1. Saarland

Patrick Weiten und Stephan Toscani: Solidarität in der Grenzregion in Corona-Krise

Gasbeitrag: Die Grenzregion in der Corona-Krise : Füreinander denken, gemeinsam handeln

Ostern ist dieses Jahr anders: Viele Familienbesuche bei Freunden und Verwandten sind ebenso wenig möglich wie der bei Saarländern und Mosellanern beliebte Karfreitagsmarkt in Bouzonville. Dem alltäglichen grenzüberschreitenden Leben sind plötzlich Grenzen gesetzt.

Corona ist ein Stresstest für die europäische Idee.

Seit der Gründervater Europas, Robert Schuman, Ikone unserer gemeinsamen Grenzregion, am 9. Mai 1950 seine Erklärung zur Zukunft Europa abgab, hat sich unsere Region zu einem gemeinsamen Lebensraum europäischer Prägung entwickelt. Wir haben vieles erreicht, ein echtes Europa im Kleinen geschaffen: Leben, Arbeiten, Einkaufen, Lernen und Studieren über Grenzen hinweg sind uns zur Selbstverständlichkeit geworden.
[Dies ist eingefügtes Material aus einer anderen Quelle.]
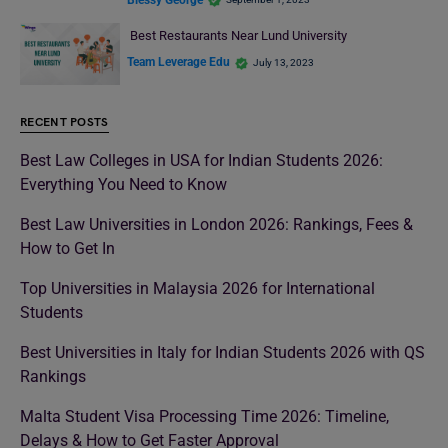
Best Restaurants Near Lund University
Team Leverage Edu
July 13, 2023
RECENT POSTS
Best Law Colleges in USA for Indian Students 2026:
Everything You Need to Know
Best Law Universities in London 2026: Rankings, Fees &
How to Get In
Top Universities in Malaysia 2026 for International
Students
Best Universities in Italy for Indian Students 2026 with QS
Rankings
Malta Student Visa Processing Time 2026: Timeline,
Delays & How to Get Faster Approval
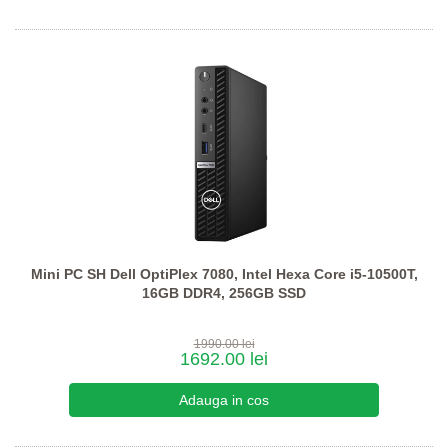
Mini PC SH Dell OptiPlex 7080, Intel Hexa Core i5-10500T,
16GB DDR4, 256GB SSD
1990.00 lei
1692.00 lei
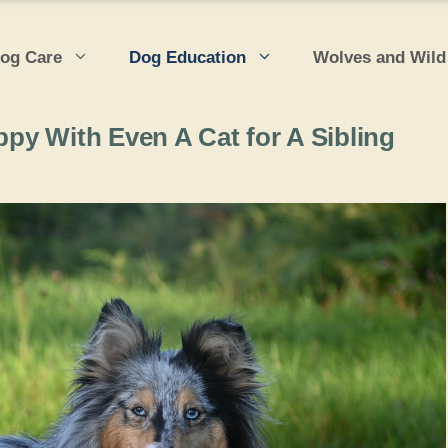
og Care
Dog Education
Wolves and Wild
y With Even A Cat for A Sibling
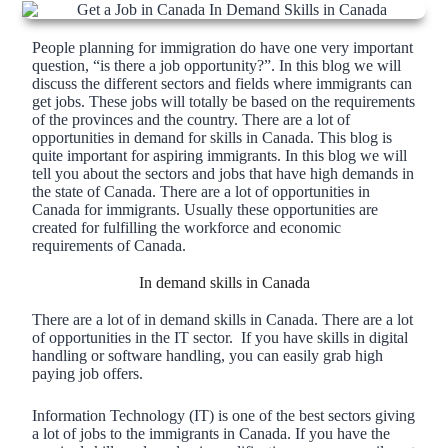
People planning for immigration do have one very important
question, “is there a job opportunity?”. In this blog we will
discuss the different sectors and fields where immigrants can
get jobs. These jobs will totally be based on the requirements
of the provinces and the country. There are a lot of
opportunities in demand for skills in Canada. This blog is
quite important for aspiring immigrants. In this blog we will
tell you about the sectors and jobs that have high demands in
the state of Canada. There are a lot of opportunities in
Canada for immigrants. Usually these opportunities are
created for fulfilling the workforce and economic
requirements of Canada.
In demand skills in Canada
There are a lot of in demand skills in Canada. There are a lot
of opportunities in the IT sector. If you have skills in digital
handling or software handling, you can easily grab high
paying job offers.
Information Technology (IT) is one of the best sectors giving
a lot of jobs to the immigrants in Canada. If you have the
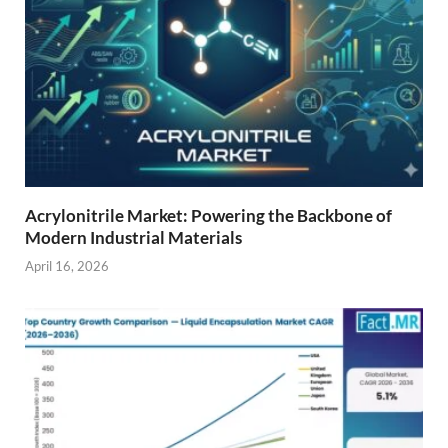
Acrylonitrile Market: Powering the Backbone of
Modern Industrial Materials
April 16, 2026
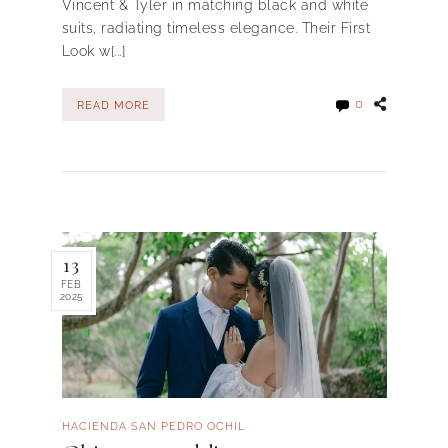
Vincent & Tyler in matching black and white
suits, radiating timeless elegance. Their First
Look w[...]
0
READ MORE
13
FEB
2025
HACIENDA SAN PEDRO OCHIL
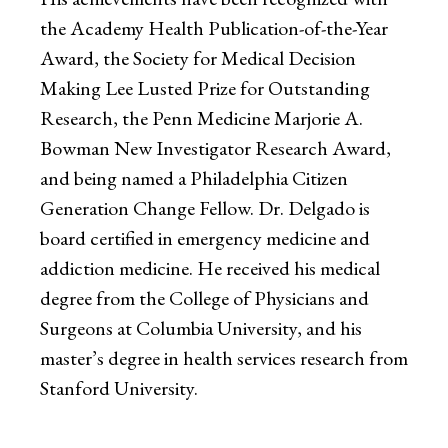
the Academy Health Publication-of-the-Year
Award, the Society for Medical Decision
Making Lee Lusted Prize for Outstanding
Research, the Penn Medicine Marjorie A.
Bowman New Investigator Research Award,
and being named a Philadelphia Citizen
Generation Change Fellow. Dr. Delgado is
board certified in emergency medicine and
addiction medicine. He received his medical
degree from the College of Physicians and
Surgeons at Columbia University, and his
master’s degree in health services research from
Stanford University.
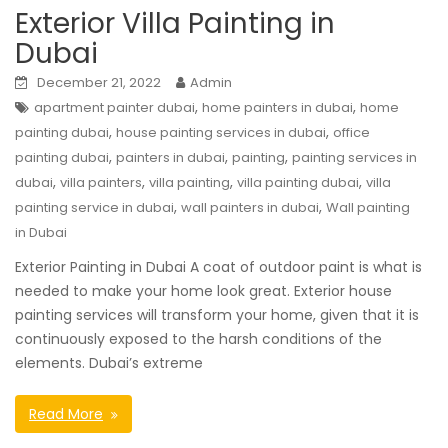
Exterior Villa Painting in
Dubai
December 21, 2022
Admin
,
,
apartment painter dubai
home painters in dubai
home
,
,
painting dubai
house painting services in dubai
office
,
,
,
painting dubai
painters in dubai
painting
painting services in
,
,
,
,
dubai
villa painters
villa painting
villa painting dubai
villa
,
,
painting service in dubai
wall painters in dubai
Wall painting
in Dubai
Exterior Painting in Dubai A coat of outdoor paint is what is
needed to make your home look great. Exterior house
painting services will transform your home, given that it is
continuously exposed to the harsh conditions of the
elements. Dubai’s extreme
Read More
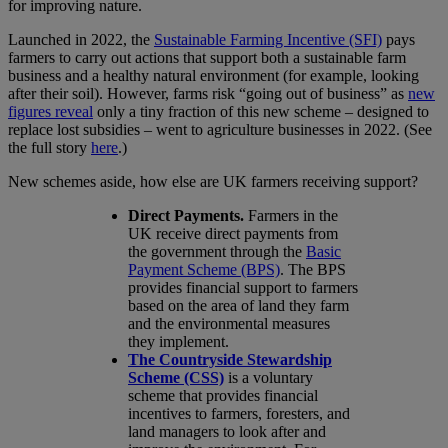
for improving nature.
Launched in 2022, the
Sustainable Farming Incentive (SFI)
pays
farmers to carry out actions that support both a sustainable farm
business and a healthy natural environment (for example, looking
after their soil). However, farms risk “going out of business” as
new
figures reveal
only a tiny fraction of this new scheme – designed to
replace lost subsidies – went to agriculture businesses in 2022. (See
the full story
here
.)
New schemes aside, how else are UK farmers receiving support?
Direct Payments.
Farmers in the
UK receive direct payments from
the government through the
Basic
Payment Scheme (BPS)
. The BPS
provides financial support to farmers
based on the area of land they farm
and the environmental measures
they implement.
The Countryside Stewardship
Scheme (CSS)
is a voluntary
scheme that provides financial
incentives to farmers, foresters, and
land managers to look after and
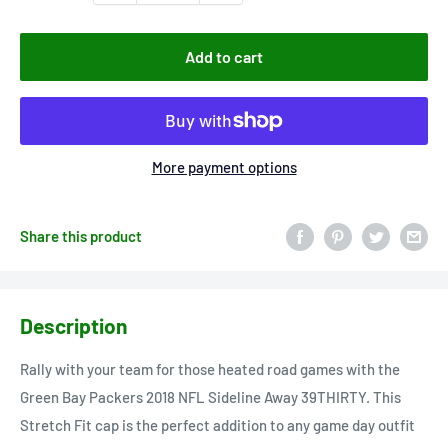
Add to cart
More payment options
Share this product
Description
Rally with your team for those heated road games with the
Green Bay Packers 2018 NFL Sideline Away 39THIRTY. This
Stretch Fit cap is the perfect addition to any game day outfit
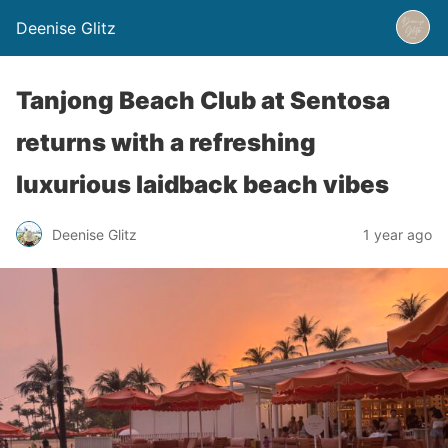
Deenise Glitz
Tanjong Beach Club at Sentosa
returns with a refreshing
luxurious laidback beach vibes
Deenise Glitz
1 year ago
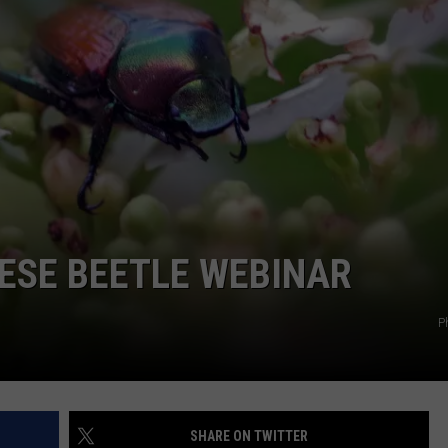
GRAPES AND WINE
HOPS AND BREWING
HUNTING AND FISHING
LIVESTOCK AND DAIRY
ROW CROP
ESE BEETLE WEBINAR
TREE FRUIT
P
SHARE ON TWITTER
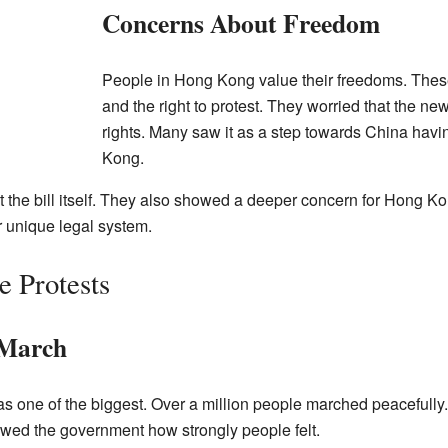
Concerns About Freedom
People in Hong Kong value their freedoms. Thes
and the right to protest. They worried that the n
rights. Many saw it as a step towards China hav
Kong.
t the bill itself. They also showed a deeper concern for Hong Ko
ir unique legal system.
 Protests
 March
s one of the biggest. Over a million people marched peacefully
owed the government how strongly people felt.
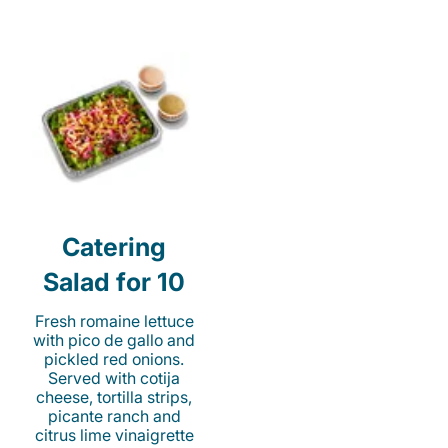
Catering
Salad for 10
Fresh romaine lettuce
with pico de gallo and
pickled red onions.
Served with cotija
cheese, tortilla strips,
picante ranch and
citrus lime vinaigrette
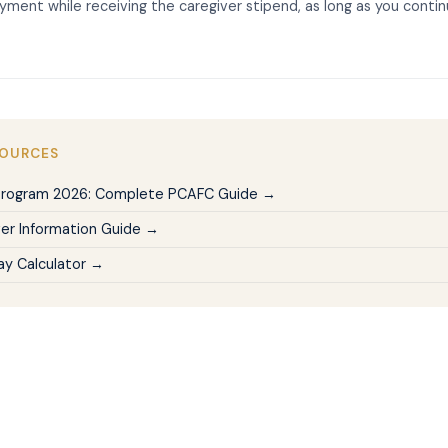
yment while receiving the caregiver stipend, as long as you conti
SOURCES
Program 2026: Complete PCAFC Guide →
er Information Guide →
Pay Calculator →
Wir haben aus dem Nachteil der Grenzlage eine Chance für uns gemacht.

Im Moment trennen uns neue Grenzen ebenso wie „social distancing“; diese Maßnahmen verhindern, dass wir uns so begegnen und zusammen sein können, wie wir es gewohnt sind und es uns wünschen.

Die Beschränkungen hindern uns aber nicht, Verständnis und Solidarität zu beweisen, gemeinsame Lösungen zu suchen, die den betroffenen Menschen helfen, in ihrer Sorge um Gesundheit und Arbeitsplatz.

Es ist gemeinsames Selbstverständnis des Eurodépartements Moselle und des Saarlandes, grenzüberschreitend und europäisch zu handeln. Das gilt in Krisenzeiten mehr denn je.

Die Corona-Krise ist ein Lackmus-Test für diese gemeinsamen Werte; sie zeigt, wo wir noch entschlossener handeln müssen – vor allem gegenüber Paris und Berlin, wenn es um Themen geht, die unser Zusammenleben in der Großregion betreffen. Genau das hatten der Landtag des Saarlandes und der Départementsrat Moselle bereits am 16. Januar und am 9. Mai 2019 in Saarbrücken und Metz einstimmig gefordert.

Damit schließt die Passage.